======== DATASET CONTENT

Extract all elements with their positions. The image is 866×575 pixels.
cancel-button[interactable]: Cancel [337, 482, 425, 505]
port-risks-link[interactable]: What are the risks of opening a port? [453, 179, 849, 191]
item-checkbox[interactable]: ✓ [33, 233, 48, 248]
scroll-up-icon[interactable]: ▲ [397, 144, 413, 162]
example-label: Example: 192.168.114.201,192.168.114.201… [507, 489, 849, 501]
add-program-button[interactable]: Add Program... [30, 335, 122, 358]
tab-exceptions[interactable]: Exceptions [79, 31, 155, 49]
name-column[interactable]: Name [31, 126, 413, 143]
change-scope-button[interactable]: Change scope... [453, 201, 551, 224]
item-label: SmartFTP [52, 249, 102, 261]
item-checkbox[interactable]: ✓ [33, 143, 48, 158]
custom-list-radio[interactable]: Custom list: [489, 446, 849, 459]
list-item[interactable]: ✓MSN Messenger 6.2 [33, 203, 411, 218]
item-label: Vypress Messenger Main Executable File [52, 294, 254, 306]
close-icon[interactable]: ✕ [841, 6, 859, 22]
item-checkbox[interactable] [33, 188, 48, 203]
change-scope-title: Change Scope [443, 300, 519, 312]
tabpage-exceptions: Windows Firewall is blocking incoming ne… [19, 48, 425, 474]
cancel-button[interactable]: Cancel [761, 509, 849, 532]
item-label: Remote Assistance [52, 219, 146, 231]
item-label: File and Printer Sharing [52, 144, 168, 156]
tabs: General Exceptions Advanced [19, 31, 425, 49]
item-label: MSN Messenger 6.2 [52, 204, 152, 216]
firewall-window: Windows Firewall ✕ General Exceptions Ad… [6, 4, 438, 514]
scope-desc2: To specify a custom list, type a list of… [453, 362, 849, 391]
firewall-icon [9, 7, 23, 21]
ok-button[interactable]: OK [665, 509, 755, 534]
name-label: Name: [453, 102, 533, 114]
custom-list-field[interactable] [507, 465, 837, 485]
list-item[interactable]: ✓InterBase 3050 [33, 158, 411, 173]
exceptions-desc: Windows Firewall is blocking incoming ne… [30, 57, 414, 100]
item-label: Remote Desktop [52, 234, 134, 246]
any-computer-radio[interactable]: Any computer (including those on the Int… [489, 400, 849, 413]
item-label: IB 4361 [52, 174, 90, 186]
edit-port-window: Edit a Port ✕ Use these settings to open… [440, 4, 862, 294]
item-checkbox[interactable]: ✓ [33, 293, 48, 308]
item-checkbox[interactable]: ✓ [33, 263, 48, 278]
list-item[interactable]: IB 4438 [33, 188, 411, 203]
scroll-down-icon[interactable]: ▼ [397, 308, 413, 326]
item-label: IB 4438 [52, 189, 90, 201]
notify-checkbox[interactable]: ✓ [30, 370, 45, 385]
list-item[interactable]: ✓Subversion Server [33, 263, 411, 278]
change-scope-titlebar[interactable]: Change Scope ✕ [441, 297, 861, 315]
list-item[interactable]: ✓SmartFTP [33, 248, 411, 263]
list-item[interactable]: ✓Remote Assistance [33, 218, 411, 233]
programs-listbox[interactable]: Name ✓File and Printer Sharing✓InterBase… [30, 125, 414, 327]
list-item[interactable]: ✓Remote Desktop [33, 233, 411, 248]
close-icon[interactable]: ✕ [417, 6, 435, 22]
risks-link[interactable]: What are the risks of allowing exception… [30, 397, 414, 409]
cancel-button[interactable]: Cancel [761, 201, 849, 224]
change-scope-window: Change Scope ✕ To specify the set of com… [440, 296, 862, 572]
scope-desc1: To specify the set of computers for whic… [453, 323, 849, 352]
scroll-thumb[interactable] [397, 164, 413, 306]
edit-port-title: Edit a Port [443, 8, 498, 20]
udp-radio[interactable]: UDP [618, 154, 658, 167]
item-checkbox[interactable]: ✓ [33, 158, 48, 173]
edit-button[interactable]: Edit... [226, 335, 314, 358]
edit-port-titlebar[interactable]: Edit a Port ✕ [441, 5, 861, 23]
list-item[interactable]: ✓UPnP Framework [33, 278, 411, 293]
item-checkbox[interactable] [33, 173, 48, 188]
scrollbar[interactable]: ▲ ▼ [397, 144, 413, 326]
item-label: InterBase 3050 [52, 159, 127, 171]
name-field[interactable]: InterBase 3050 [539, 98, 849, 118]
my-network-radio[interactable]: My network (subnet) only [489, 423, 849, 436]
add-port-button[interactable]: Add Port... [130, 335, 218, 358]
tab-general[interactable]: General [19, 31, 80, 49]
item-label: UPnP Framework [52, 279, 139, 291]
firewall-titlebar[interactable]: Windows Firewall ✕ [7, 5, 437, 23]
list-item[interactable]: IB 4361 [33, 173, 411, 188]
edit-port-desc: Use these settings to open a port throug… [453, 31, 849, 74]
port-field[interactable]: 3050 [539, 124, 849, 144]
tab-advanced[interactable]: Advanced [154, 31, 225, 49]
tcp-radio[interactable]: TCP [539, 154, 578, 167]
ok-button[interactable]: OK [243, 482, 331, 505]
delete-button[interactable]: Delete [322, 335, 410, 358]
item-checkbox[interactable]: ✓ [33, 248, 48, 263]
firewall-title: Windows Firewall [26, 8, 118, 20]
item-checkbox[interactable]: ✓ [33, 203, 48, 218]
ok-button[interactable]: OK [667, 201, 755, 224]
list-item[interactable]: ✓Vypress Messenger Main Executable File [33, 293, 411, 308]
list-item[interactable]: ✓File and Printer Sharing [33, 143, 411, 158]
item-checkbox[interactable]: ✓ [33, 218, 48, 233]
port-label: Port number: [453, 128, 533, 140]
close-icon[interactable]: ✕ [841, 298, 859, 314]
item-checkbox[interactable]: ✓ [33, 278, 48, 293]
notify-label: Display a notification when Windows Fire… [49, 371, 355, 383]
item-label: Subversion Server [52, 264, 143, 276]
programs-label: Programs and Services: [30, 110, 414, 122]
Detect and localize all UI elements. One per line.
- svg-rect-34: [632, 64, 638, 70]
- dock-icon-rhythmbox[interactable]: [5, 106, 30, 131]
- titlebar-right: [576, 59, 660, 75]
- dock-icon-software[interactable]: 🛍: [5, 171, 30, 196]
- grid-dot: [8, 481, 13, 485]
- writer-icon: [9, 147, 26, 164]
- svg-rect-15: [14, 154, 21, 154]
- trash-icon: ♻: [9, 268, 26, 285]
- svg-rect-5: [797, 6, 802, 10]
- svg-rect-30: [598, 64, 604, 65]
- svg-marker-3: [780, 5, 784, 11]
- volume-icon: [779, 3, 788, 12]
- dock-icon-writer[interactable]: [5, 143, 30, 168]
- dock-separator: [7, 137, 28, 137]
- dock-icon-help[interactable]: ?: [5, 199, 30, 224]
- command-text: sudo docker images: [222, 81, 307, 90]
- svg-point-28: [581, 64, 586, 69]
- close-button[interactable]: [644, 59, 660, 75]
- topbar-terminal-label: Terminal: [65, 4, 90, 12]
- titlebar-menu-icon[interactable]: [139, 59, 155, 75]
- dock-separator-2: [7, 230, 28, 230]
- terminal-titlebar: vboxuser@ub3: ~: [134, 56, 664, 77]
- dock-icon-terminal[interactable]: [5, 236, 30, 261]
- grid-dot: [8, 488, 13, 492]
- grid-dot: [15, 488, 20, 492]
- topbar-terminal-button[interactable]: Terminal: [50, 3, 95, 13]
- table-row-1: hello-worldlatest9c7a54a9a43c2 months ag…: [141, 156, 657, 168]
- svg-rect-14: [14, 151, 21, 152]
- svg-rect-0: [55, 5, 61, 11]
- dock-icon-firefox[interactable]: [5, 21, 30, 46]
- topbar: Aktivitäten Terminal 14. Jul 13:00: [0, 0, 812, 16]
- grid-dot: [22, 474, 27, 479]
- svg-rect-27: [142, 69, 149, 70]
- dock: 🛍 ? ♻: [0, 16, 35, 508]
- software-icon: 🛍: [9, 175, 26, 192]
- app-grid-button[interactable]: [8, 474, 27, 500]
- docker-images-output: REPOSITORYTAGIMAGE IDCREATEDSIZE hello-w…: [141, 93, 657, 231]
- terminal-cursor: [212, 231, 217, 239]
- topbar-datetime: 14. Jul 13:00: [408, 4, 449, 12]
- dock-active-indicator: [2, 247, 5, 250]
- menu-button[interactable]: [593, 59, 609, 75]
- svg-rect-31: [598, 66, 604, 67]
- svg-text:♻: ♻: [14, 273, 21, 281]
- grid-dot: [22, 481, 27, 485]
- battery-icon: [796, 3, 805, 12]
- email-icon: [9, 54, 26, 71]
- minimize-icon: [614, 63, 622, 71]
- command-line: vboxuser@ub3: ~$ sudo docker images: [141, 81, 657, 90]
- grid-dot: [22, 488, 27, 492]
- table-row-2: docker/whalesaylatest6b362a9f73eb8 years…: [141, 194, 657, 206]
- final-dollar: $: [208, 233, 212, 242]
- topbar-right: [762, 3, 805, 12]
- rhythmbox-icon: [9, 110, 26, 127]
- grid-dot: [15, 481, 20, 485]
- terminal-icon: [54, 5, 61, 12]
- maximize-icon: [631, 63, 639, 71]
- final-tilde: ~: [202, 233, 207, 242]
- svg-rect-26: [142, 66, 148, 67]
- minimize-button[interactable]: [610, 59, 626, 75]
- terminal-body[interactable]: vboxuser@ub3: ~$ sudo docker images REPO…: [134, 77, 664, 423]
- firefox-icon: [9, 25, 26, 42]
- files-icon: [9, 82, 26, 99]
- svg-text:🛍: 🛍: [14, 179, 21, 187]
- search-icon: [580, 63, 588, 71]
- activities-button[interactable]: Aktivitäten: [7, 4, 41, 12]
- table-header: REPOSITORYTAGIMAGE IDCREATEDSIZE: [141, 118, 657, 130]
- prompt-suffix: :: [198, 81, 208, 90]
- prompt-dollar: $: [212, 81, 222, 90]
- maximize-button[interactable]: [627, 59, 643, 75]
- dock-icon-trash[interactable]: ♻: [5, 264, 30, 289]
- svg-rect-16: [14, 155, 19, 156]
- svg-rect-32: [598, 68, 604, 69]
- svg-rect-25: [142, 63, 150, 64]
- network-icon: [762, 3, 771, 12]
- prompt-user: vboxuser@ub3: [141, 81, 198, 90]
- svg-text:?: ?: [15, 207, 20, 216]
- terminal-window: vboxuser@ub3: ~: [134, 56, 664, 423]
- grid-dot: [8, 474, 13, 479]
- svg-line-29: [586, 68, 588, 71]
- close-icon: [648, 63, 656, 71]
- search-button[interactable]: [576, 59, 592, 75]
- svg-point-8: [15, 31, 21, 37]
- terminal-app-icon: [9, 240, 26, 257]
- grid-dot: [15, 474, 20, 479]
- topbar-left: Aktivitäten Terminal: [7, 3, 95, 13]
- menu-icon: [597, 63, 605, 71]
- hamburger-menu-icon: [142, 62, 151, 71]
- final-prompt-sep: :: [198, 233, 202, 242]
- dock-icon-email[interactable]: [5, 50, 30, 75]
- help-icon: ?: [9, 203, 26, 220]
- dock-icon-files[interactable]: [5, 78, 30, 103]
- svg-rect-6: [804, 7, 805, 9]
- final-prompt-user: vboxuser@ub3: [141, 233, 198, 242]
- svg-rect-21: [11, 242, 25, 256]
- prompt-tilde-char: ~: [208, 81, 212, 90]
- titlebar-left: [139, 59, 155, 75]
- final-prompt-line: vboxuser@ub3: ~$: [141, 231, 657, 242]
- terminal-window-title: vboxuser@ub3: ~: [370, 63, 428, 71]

================

YOUR GOAL: The answer must be every line of the entries that includes the word "link".

REPLY TO THE EXERCISE:
port-risks-link[interactable]: What are the risks of opening a port? [453, 179, 849, 191]
risks-link[interactable]: What are the risks of allowing exception… [30, 397, 414, 409]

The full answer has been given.